In Figure 4, the characteristics of scale-free networks are succinctly demonstrated by comparing them with random networks. As mentioned above, most nodes have the same or similar number of links in regular, small-world, and random networks. In scale-free networks, however, as a result of preferential attachment, a few powerful nodes possess large number of links and form a small number of hubs while many other nodes possess only a few links (Barabasi, 2009).

Coevolution of Industry and SAN

The ILC perspective views industries as living organisms; they are born, grow, mature, and eventually die. Life cycle theorists have identified two to five life cycle stages (for a detailed review, see Agarwal et al., 2002). The rationale to distinguish the stages of the life cycle seems to rely on either the purpose of the research or the specific contexts of the industry in question.

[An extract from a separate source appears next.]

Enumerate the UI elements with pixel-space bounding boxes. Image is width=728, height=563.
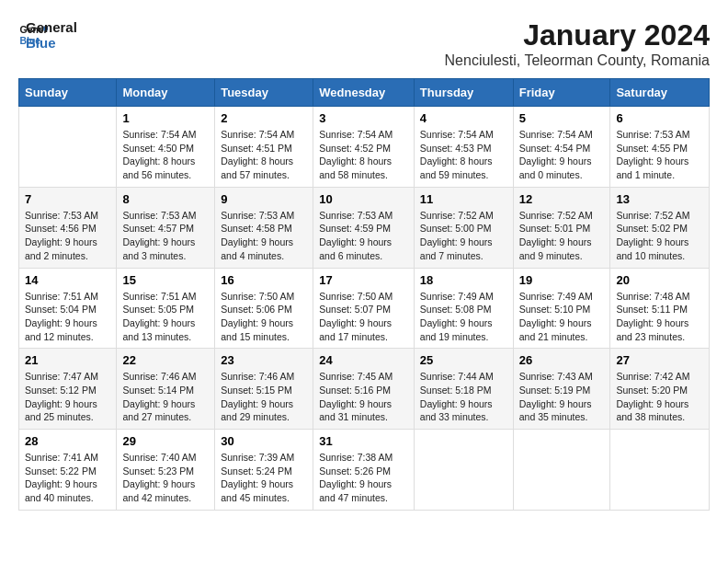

In that sense, “identifying clear criteria for distinguishing the phase of the life cycle” has been frequently shown in the future research section of papers (McGahan et al., 2004).

Among many other models, we take the three-stage model: introduction – growth and maturity – decline. The three stage model was initially proposed by Klepper & Graddy (1990)and applied later to investigate evolutionary patterns of various industries (Agarwal & Tripsas, 2008; Dinlersoz & Hernandez-Murillo, 2005). We expect that the framework with fewer stages has a broader fit to more number of industries and a better fit to the industries that possess relatively short history and fierce evolutionary dynamics.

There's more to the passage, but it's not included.